*** Opening of DATA FOR THIS EXERCISE ***

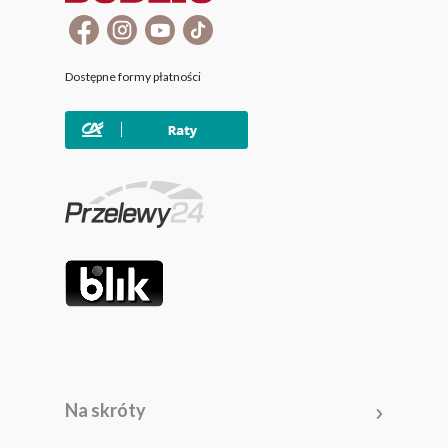
Dostępne formy płatności
Na skróty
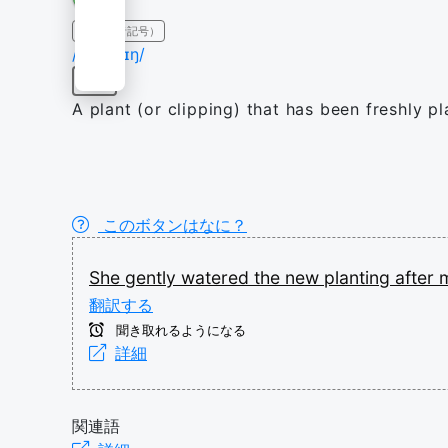
IPA（発音記号）
/ˈplɑːntɪŋ/
名詞
A plant (or clipping) that has been freshly pl
このボタンはなに？
She
gently
watered
the
new
planting
after
翻訳する
聞き取れるようになる
詳細
関連語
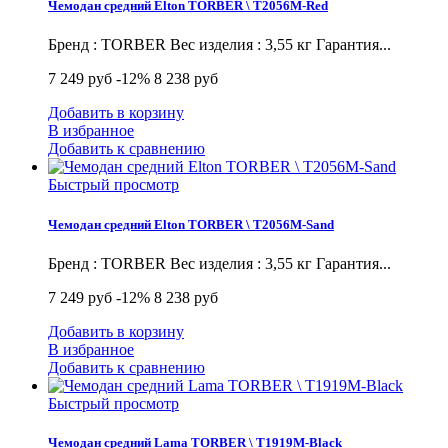
Чемодан средний Elton TORBER \ T2056M-Red
Бренд : TORBER Вес изделия : 3,55 кг Гарантия...
7 249 руб
-12%
8 238 руб
Добавить в корзину
В избранное
Добавить к сравнению
Быстрый просмотр
Чемодан средний Elton TORBER \ T2056M-Sand
Бренд : TORBER Вес изделия : 3,55 кг Гарантия...
7 249 руб
-12%
8 238 руб
Добавить в корзину
В избранное
Добавить к сравнению
Быстрый просмотр
Чемодан средний Lama TORBER \ T1919M-Black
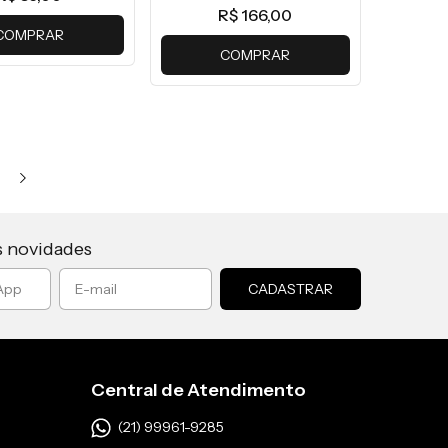
R$ 166,00
COMPRAR
COMPRAR
s novidades
Central de Atendimento
(21) 99961-9285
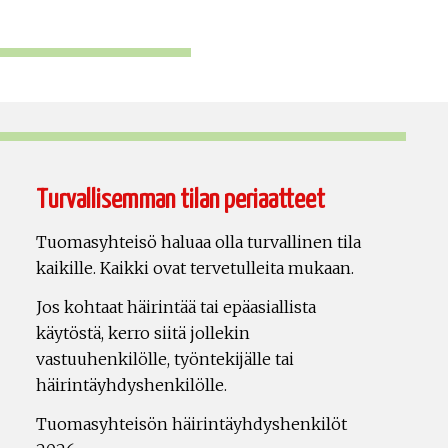
Turvallisemman tilan periaatteet
Tuomasyhteisö haluaa olla turvallinen tila
kaikille. Kaikki ovat tervetulleita mukaan.
Jos kohtaat häirintää tai epäasiallista
käytöstä, kerro siitä jollekin
vastuuhenkilölle, työntekijälle tai
häirintäyhdyshenkilölle.
Tuomasyhteisön häirintäyhdyshenkilöt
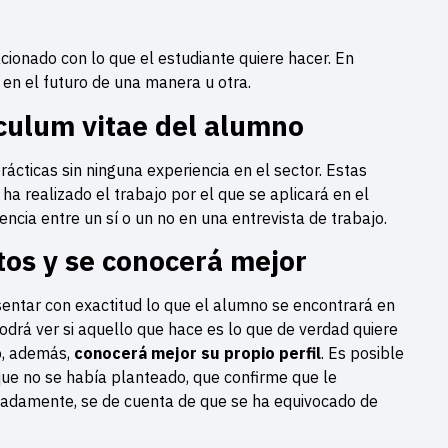
acionado con lo que el estudiante quiere hacer. En
en el futuro de una manera u otra.
ículum vitae del alumno
rácticas sin ninguna experiencia en el sector. Estas
 realizado el trabajo por el que se aplicará en el
encia entre un sí o un no en una entrevista de trabajo.
tos y se conocerá mejor
entar con exactitud lo que el alumno se encontrará en
odrá ver si aquello que hace es lo que de verdad quiere
, además,
conocerá mejor su propio perfil
. Es posible
ue no se había planteado, que confirme que le
iadamente, se de cuenta de que se ha equivocado de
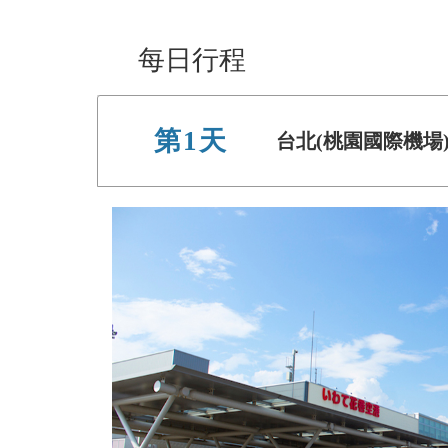
每日行程
第1天
台北(桃園國際機場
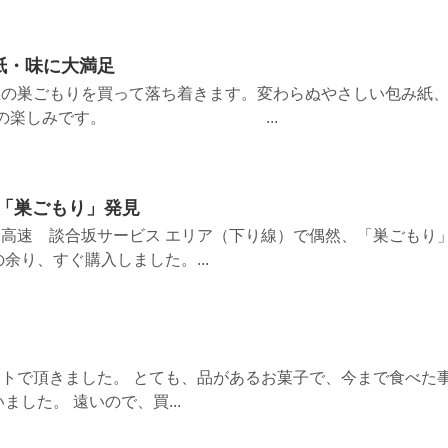
紙・味に大満足
忠の巣ごもりを買って落ち着きます。変わらぬやさしい包み紙
5回程の楽しみです。 ...
で「巣ごもり」発見
高速 談合坂サービス エリア（下り線）で偶然、「巣ごもり
余り、すぐ購入しました。...
トで頂きました。 とても、品があるお菓子で、今まで食べた
ました。 遠いので、買...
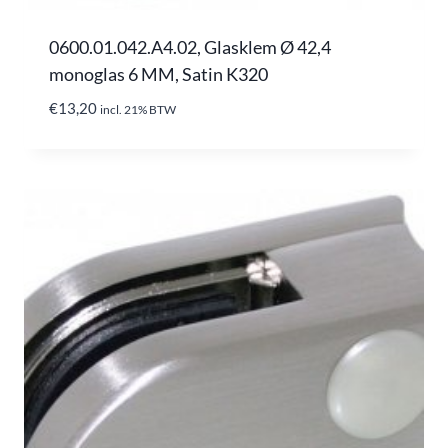
0600.01.042.A4.02, Glasklem Ø 42,4
monoglas 6 MM, Satin K320
€
13,20
incl. 21% BTW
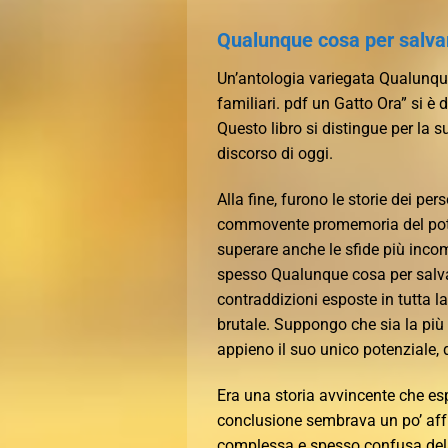
Qualunque cosa per salva
Un’antologia variegata Qualunque
familiari. pdf un Gatto Ora” si è 
Questo libro si distingue per la 
discorso di oggi.
Alla fine, furono le storie dei per
commovente promemoria del potere
superare anche le sfide più inc
spesso Qualunque cosa per salva
contraddizioni esposte in tutta 
brutale. Suppongo che sia la più g
appieno il suo unico potenziale,
Era una storia avvincente che es
conclusione sembrava un po’ affr
complessa e spesso confusa del t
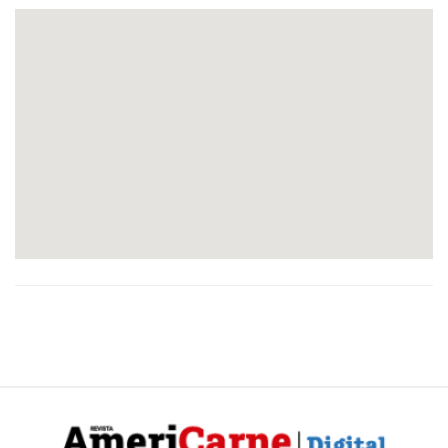
Y
CONDICIONES
POLÍTICAS
DE
PRIVACIDAD
MAPA
DEL
SITIO
QUIENES
SOMOS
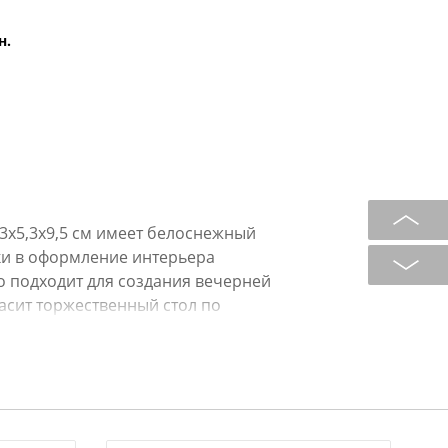
н.
3х5,3х9,5 см имеет белоснежный
ки в оформление интерьера
о подходит для создания вечерней
расит торжественный стол по
ятную расслабленную и уютную
еет устойчивое основание.
адежную фиксацию, что поможет
мя горения. Лаконичный дизайн
етами обстановки.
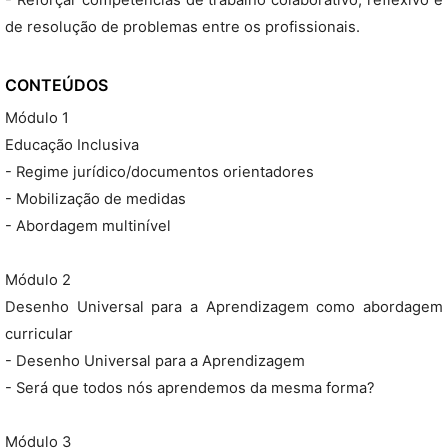
- Reforçar competências de trabalho colaborativo, reflexivo e
de resolução de problemas entre os profissionais.
CONTEÚDOS
Módulo 1
Educação Inclusiva
- Regime jurídico/documentos orientadores
- Mobilização de medidas
- Abordagem multinível
Módulo 2
Desenho Universal para a Aprendizagem como abordagem
curricular
- Desenho Universal para a Aprendizagem
- Será que todos nós aprendemos da mesma forma?
Módulo 3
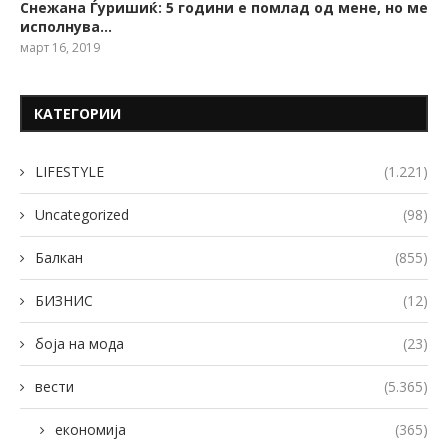
Снежана Ѓуришиќ: 5 години е помлад од мене, но ме
исполнува…
март 16, 2019
КАТЕГОРИИ
LIFESTYLE
(1.221)
Uncategorized
(98)
Балкан
(855)
БИЗНИС
(12)
боја на мода
(23)
вести
(5.365)
економија
(365)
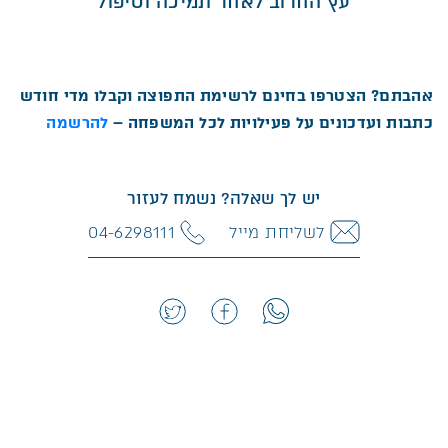
עץ החרוב לאחר תמיכה וטיפול
אהבתם? הצטרפו בחינם לרשימת התפוצה וקבלו מדי חודש
כתבות ועדכונים על פעילויות לכל המשפחה –
להרשמה
יש לך שאלה? נשמח לעזור
לשליחת מייל
04-6298111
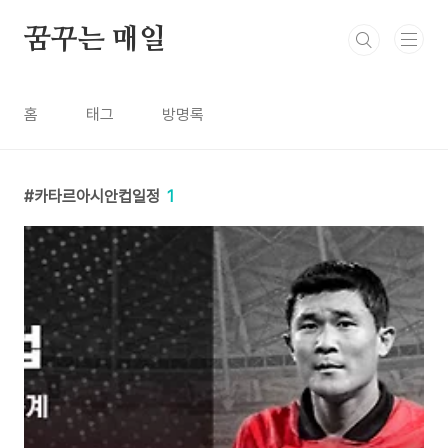
본문 바로가기
꿈꾸는 매일
홈
태그
방명록
카타르아시안컵일정
1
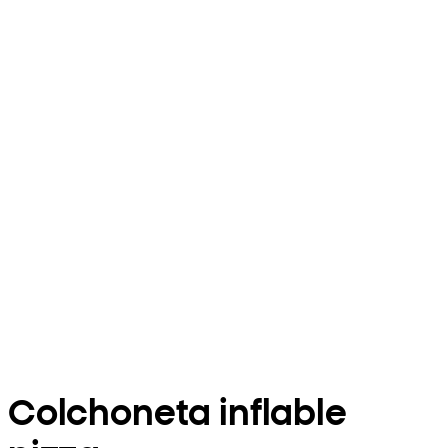
Colchoneta inflable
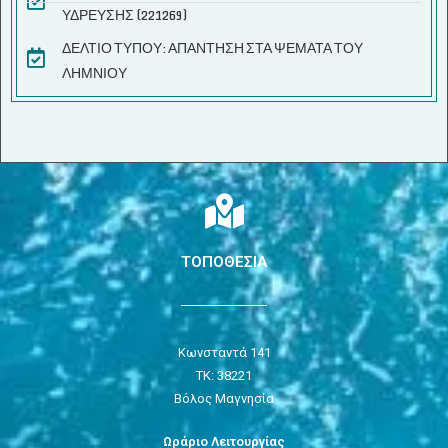
ΥΔΡΕΥΣΗΣ (221269)
ΔΕΛΤΙΟ ΤΥΠΟΥ: ΑΠΑΝΤΗΣΗ ΣΤΑ ΨΕΜΑΤΑ ΤΟΥ
ΛΗΜΝΙΟΥ
ΤΟΠΟΘΕΣΙΑ
Κωνσταντά 141
ΤΚ: 38221
Βόλος Μαγνησία
Ωράριο Λειτουργίας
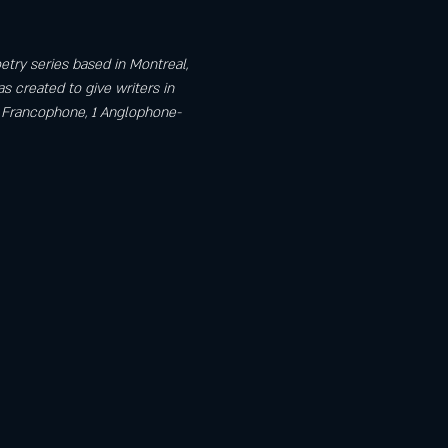
etry series based in Montreal, 
s created to give writers in 
1 Francophone, 1 Anglophone-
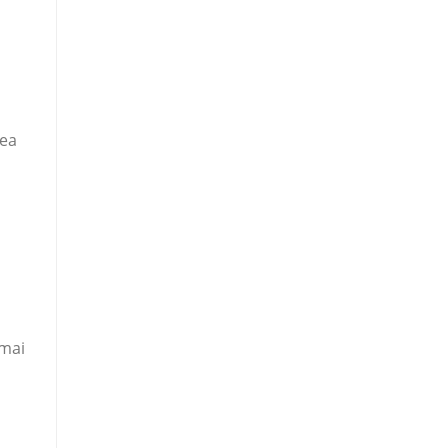
tea
 mai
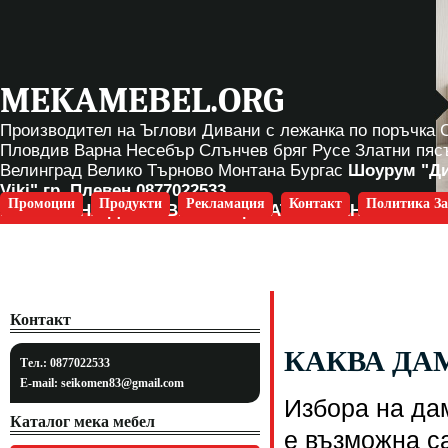
MEKAMEBEL.ORG
Производител на Ъглови Дивани с лежанка по поръчка
Пловдив Варна Несебър Слънчев бряг Русе Златни пяс
Велинград Велико Търново Монтана Бургас
Шоурум "Д
Viki" гр. Плевен
0877022533
Промоции
Продукти
Рекламация
Контакт
Политика За
БЕЗПЛАТНА ДОСТАВКА ЗА ЦЯЛАТА СТРАНА
Контакт
КАКВА ДА
Тел.: 0877022533
E-mail:
seikomen83@gmail.com
Избора на да
Каталог мека мебел
е възможна с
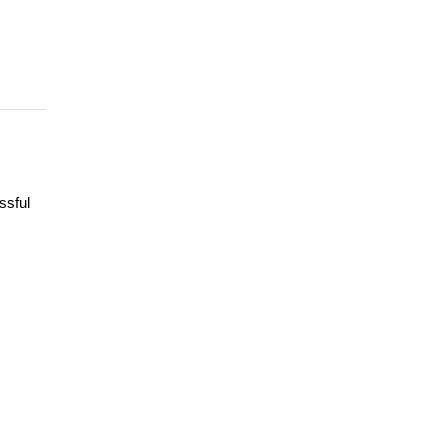
ssful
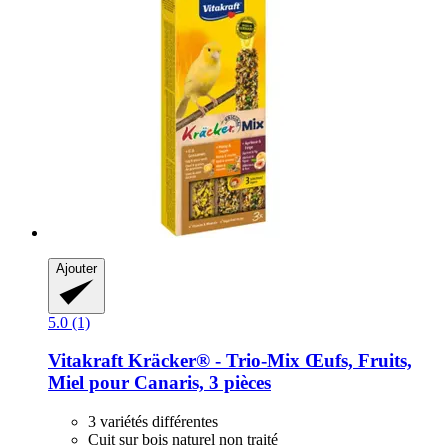
Ajouter
5.0 (1)
Vitakraft
Kräcker® -​ Trio-​Mix Œufs, Fruits,
Miel pour Canaris, 3 pièces
3 variétés différentes
Cuit sur bois naturel non traité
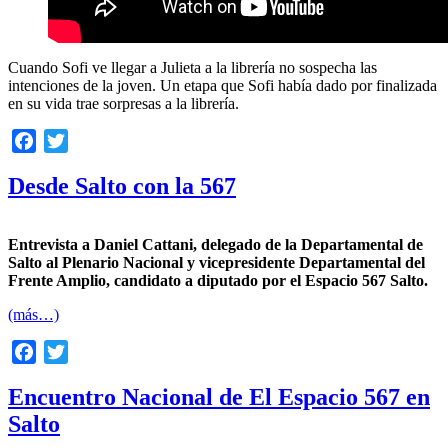
Cuando Sofi ve llegar a Julieta a la librería no sospecha las
intenciones de la joven. Un etapa que Sofi había dado por finalizada
en su vida trae sorpresas a la librería.
Facebook
Twitter
Desde Salto con la 567
Entrevista a Daniel Cattani, delegado de la Departamental de
Salto al Plenario Nacional y vicepresidente Departamental del
Frente Amplio, candidato a diputado por el Espacio 567 Salto.
(más…)
Facebook
Twitter
Encuentro Nacional de El Espacio 567 en
Salto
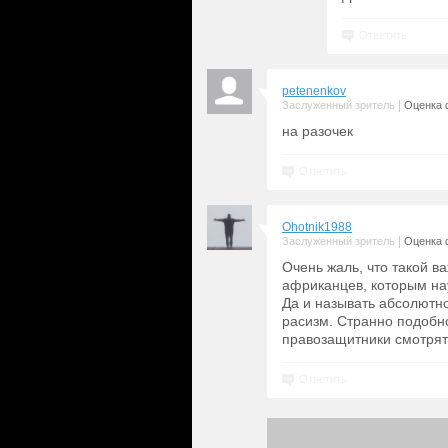
Ответить
petenenkov
|
Заслуженный зритель
Оценка 
на разочек
Ответить
Ohotnik1988
|
Заслуженный зритель
Оценка 
Очень жаль, что такой в
африканцев, которым нау
Да и называть абсолютно
расизм. Странно подобн
правозащитники смотрят
Ответить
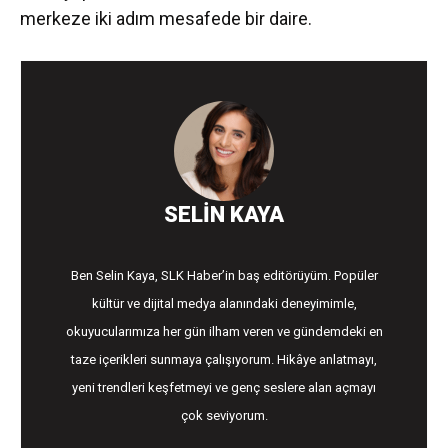
merkeze iki adım mesafede bir daire.
SELIN KAYA
Ben Selin Kaya, SLK Haber’in baş editörüyüm. Popüler
kültür ve dijital medya alanındaki deneyimimle,
okuyucularımıza her gün ilham veren ve gündemdeki en
taze içerikleri sunmaya çalışıyorum. Hikâye anlatmayı,
yeni trendleri keşfetmeyi ve genç seslere alan açmayı
çok seviyorum.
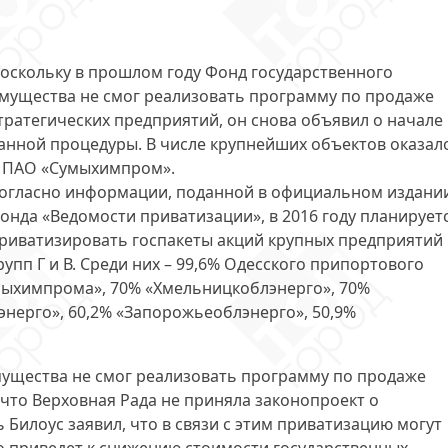
оскольку в прошлом году Фонд государственного
мущества не смог реализовать программу по
продаже
тратегических предприятий
, он снова объявил о начале
анной процедуры. В числе крупнейших объектов оказал
 ПАО «Сумыхимпром».
огласно информации, поданной в официальном издани
онда «Ведомости приватизации», в 2016 году планирует
риватизировать госпакеты акций крупных предприятий
рупп Г и В. Среди них – 99,6% Одесского припортового
мыхимпрома»
, 70% «Хмельницкоблэнерго», 70%
нерго», 60,2% «Запорожьеоблэнерго», 50,9%
мущества не смог реализовать программу по продаже
 что Верховная Рада не приняла законопроект о
 Билоус заявил, что в связи с этим приватизацию могут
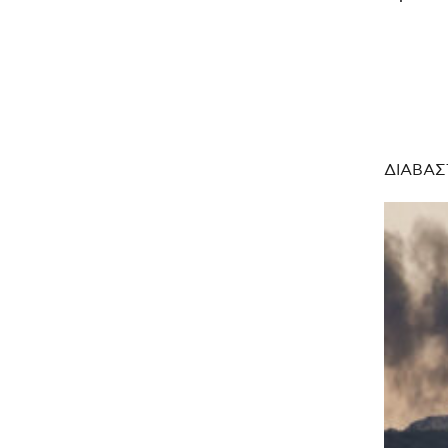
ΔΙΑΒΑΣ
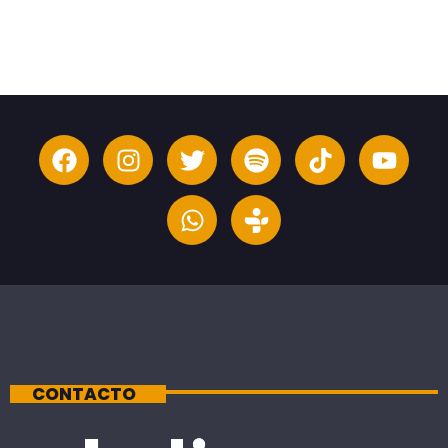
CONTACTO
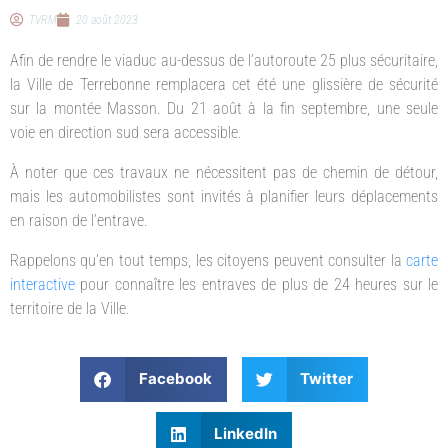
TVRM
20 août 2023
Afin de rendre le viaduc au-dessus de l’autoroute 25 plus sécuritaire,
la Ville de Terrebonne remplacera cet été une glissière de sécurité
sur la montée Masson. Du 21 août à la fin septembre, une seule
voie en direction sud sera accessible.
À noter que ces travaux ne nécessitent pas de chemin de détour,
mais les automobilistes sont invités à planifier leurs déplacements
en raison de l’entrave.
Rappelons qu’en tout temps, les citoyens peuvent consulter la
carte
interactive
pour connaître les entraves de plus de 24 heures sur le
territoire de la Ville.
Facebook
Twitter
LinkedIn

*** Close of DATA FOR THIS EXERCISE ***

### TASK DESCRIPTION
Every line of the material that includes the word "spesso" needs to be copied.

### PROBLEM SOLUTION
spesso Qualunque cosa per salva
complessa e spesso confusa del t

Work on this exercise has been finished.